Mustafa Sarıtaş’ın sunduğu programda hüzün ve sevinç bir arada yaşandı. Aylarca hummalı bir şekilde yürütülen çalışmanın sonunda sahne alan genç yetenekler Zülfü Livaneli’nin klasikleşen eseri ‘Merhaba’ ile başladı. Şarkıya çok sayıda izleyici de eşlik etti. Hemen ardından yine Livaneli’den bir eser vardı. Bu kez iki genç ses Kevser ve Kübra ‘Sürgün’ parçasını yorumladı.

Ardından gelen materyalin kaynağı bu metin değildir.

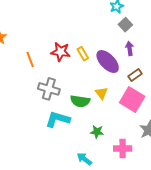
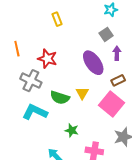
gray square: (125, 25) -> (106, 34), moved
red star: (61, 52) -> (47, 59), moved
yellow rectangle: (83, 54) -> (57, 19), moved

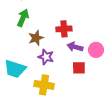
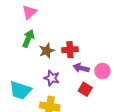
brown star: (36, 38) -> (47, 51), moved
red square: (79, 68) -> (85, 89), turned 32

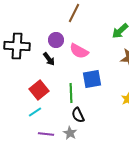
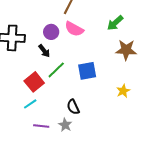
pink semicircle: (79, 51) -> (74, 29), moved
green line: (71, 93) -> (56, 70), moved, turned 48

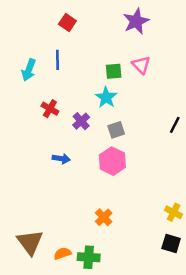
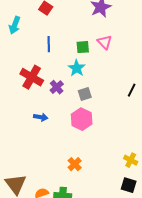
blue line: (57, 60) -> (49, 44), moved
cyan arrow: (29, 70) -> (15, 25), moved
red cross: (50, 109) -> (32, 77), size x1.6

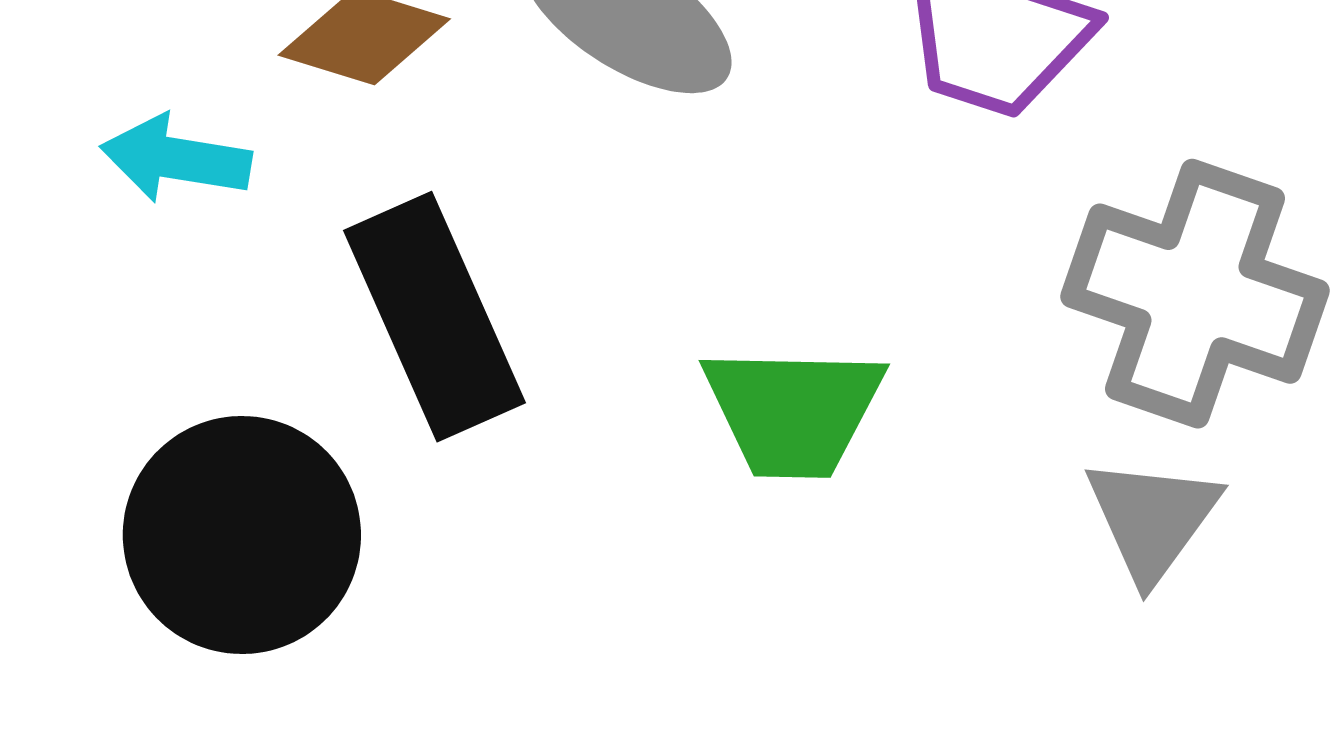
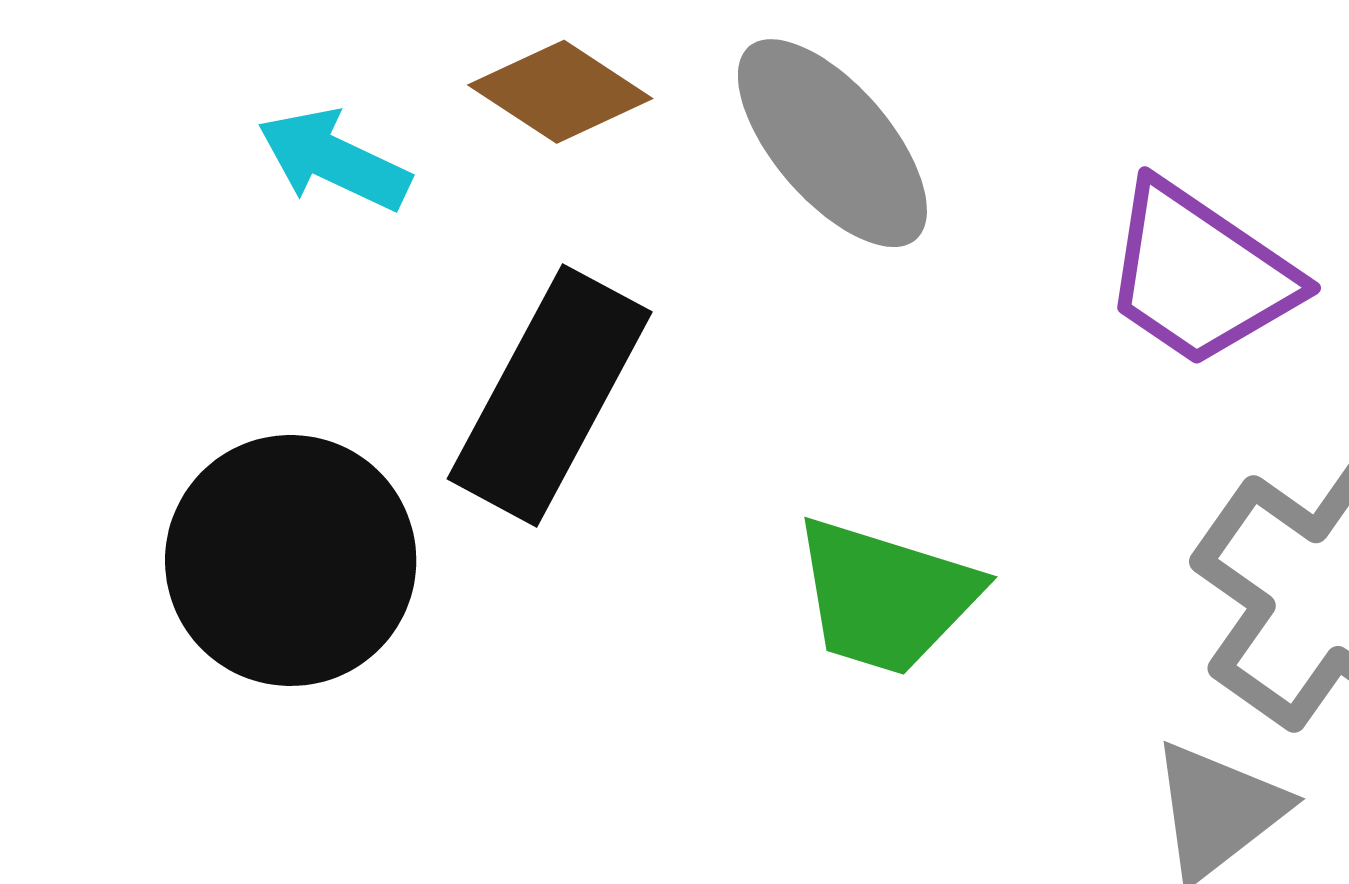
black rectangle: (434, 317) -> (550, 395), turned 36

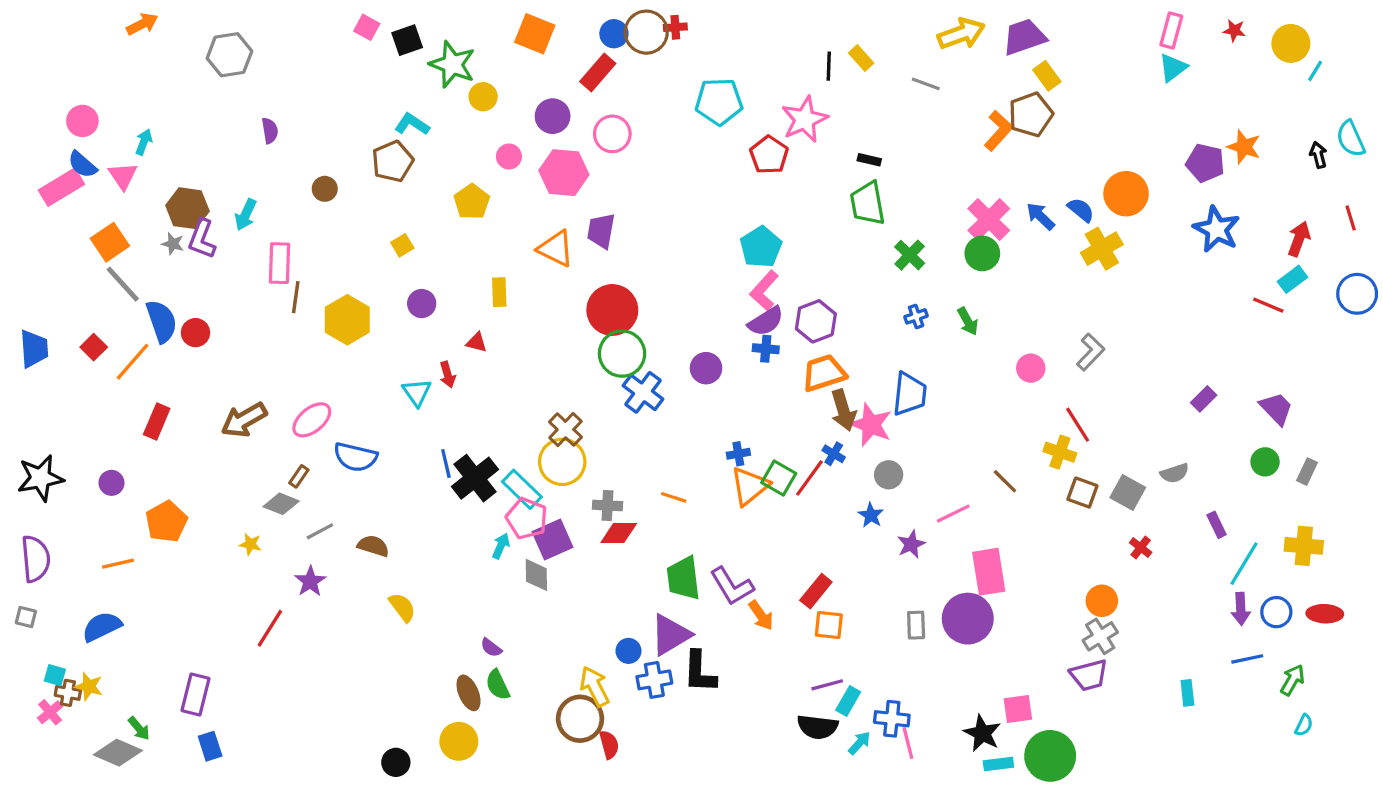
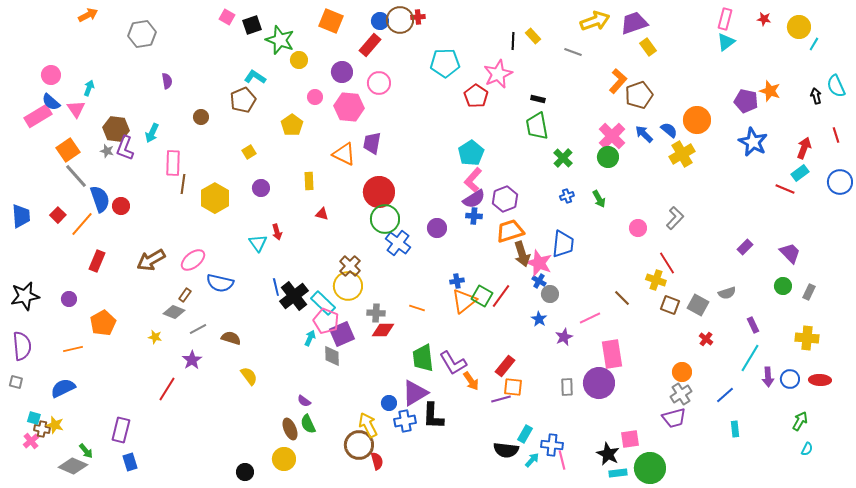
brown pentagon: (1031, 115) -> (639, 95), moved
red triangle: (477, 342) -> (322, 214), moved
blue cross: (834, 454) -> (539, 281), moved
cyan line: (1244, 564) -> (750, 358), moved
blue line: (1247, 659) -> (725, 395), moved, turned -30
purple line: (827, 685) -> (501, 399), moved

Yeryüzü Mirasçıları bu yıl önceki yıllardan farklı olarak etkinliğini skeçlerle zenginleştirdi. Türkiye’nin içinden geçtiği cinnet hali ve hapishaneleri dolduran masumların yaşadıkları sahnelendi. İçinden geçtiğimiz sosyal soykırım sürecinin şahidi olmasak, ‘absürt komedi’ deyip gülüp geçeceğimiz skeçler, seyircilerde acı bir tebessüm bıraktı. Medrese-i Yusufiye konseptinin sahnelendiği tiyatro bölümleri izleyilerden tam not aldı. Özellikle ‘Terörist’ adlı oyunda söylenen şu cümle çarpıcı cümle hafızalara kazındı; ”Hiç bomba atmamış, hiç adam öldürmemiş kişiden terörist mi olur?”
Programın en hüzünlü anlarından biri KHKlı öğretmen Fadime Güler’in vefatından önce yazdığı ‘Elveda’ şiiriydi. Adıyaman’da din kültürü öğretmeni olan Fadime Güler, KHK ile öğrencilerinden koparıldıktan sonra amansız bir hastalık olan kansere yakalanır. Uğradığı zulme hastalığın eklenmesiyle zor günler geçiren Fadime Öğretmen, ruhunun ufkuna yürümeden önce ‘Elveda’ şiirini yazar. Geride gözü yaşlı bir eş ve iki evlat bırakan Elveda şiirini Nurefşan seslendirdiğinde salonda hüzün ve gözyaşı vardı.
Türkiye’nin zengin müzik kültürü geniş bir yelpazede profesyonel sanatçıları aratmayan gençler tarafından icra edildi. Genç yetenekler Grup Yorum’dan ‘Uğurlama’, Manga’dan ‘Dursun Zaman’, Cem Adrian’dan ‘Kül’ eserlerini, büyük bir ustalıkla yorumladı. Almanya’dan Ebubekir, Fethullah Gülen Hocaefendi’nin ‘Bir Yiğit Vardı’ şiirini seslendirdi.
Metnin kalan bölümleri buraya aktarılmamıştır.